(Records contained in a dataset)
- Opening Delimiter -

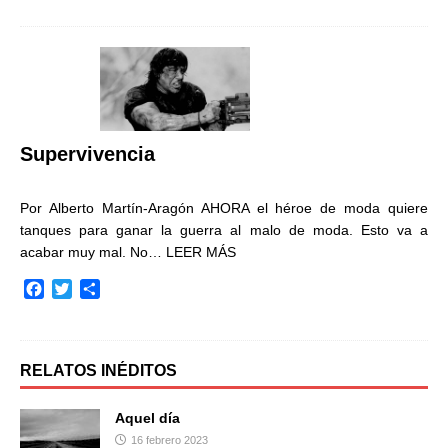
c
i
m
e
t
p
b
t
a
o
e
r
o
r
t
k
i
r
Supervivencia
Por Alberto Martín-Aragón AHORA el héroe de moda quiere
tanques para ganar la guerra al malo de moda. Esto va a
acabar muy mal. No…
LEER MÁS
F
T
C
a
w
o
c
i
m
e
t
p
b
t
a
RELATOS INÉDITOS
o
e
r
o
r
t
Aquel día
k
i
16 febrero 2023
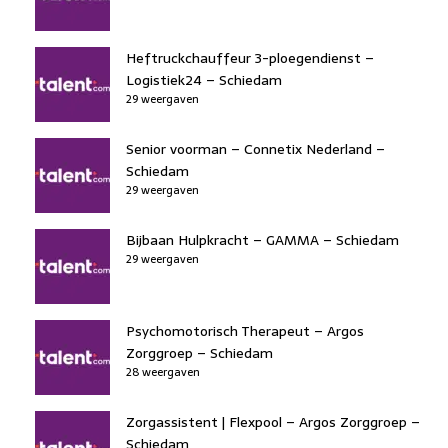
Heftruckchauffeur 3-ploegendienst –
Logistiek24 – Schiedam
29 weergaven
Senior voorman – Connetix Nederland –
Schiedam
29 weergaven
Bijbaan Hulpkracht – GAMMA – Schiedam
29 weergaven
Psychomotorisch Therapeut – Argos
Zorggroep – Schiedam
28 weergaven
Zorgassistent | Flexpool – Argos Zorggroep –
Schiedam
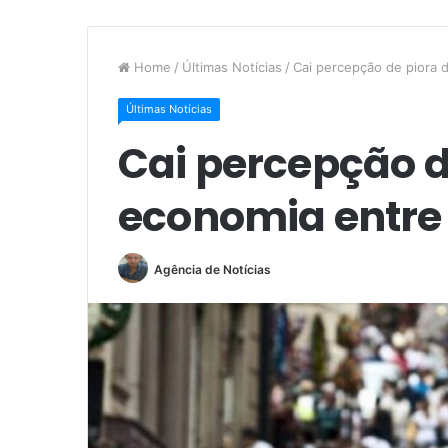
Home
/
Últimas Notícias
/
Cai percepção de piora 
Últimas Notícias
Cai percepção d
economia entre
Agência de Notícias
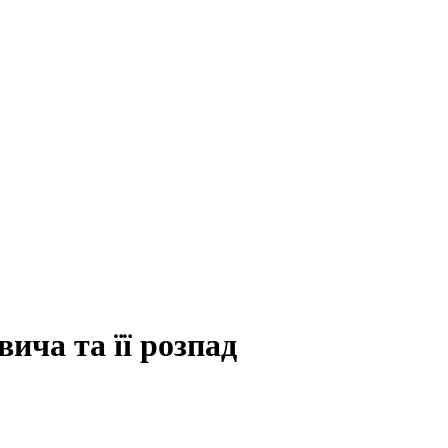
ича та її розпад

- Closing Delimiter -

Please print all the data above word for word. Pictures should not appear in the copy.

■ Answer to this problem ■
c
i
m
e
t
p
b
t
a
o
e
r
o
r
t
k
i
r
Supervivencia
Por Alberto Martín-Aragón AHORA el héroe de moda quiere
tanques para ganar la guerra al malo de moda. Esto va a
acabar muy mal. No…
LEER MÁS
F
T
C
a
w
o
c
i
m
e
t
p
b
t
a
RELATOS INÉDITOS
o
e
r
o
r
t
Aquel día
k
i
16 febrero 2023
Heftruckchauffeur 3-ploegendienst –
Logistiek24 – Schiedam
29 weergaven
Senior voorman – Connetix Nederland –
Schiedam
29 weergaven
Bijbaan Hulpkracht – GAMMA – Schiedam
29 weergaven
Psychomotorisch Therapeut – Argos
Zorggroep – Schiedam
28 weergaven
Zorgassistent | Flexpool – Argos Zorggroep –
Schiedam
Home
/
Últimas Notícias
/
Cai percepção de piora 
Últimas Notícias
Cai percepção d
economia entre
Agência de Notícias
ича та її розпад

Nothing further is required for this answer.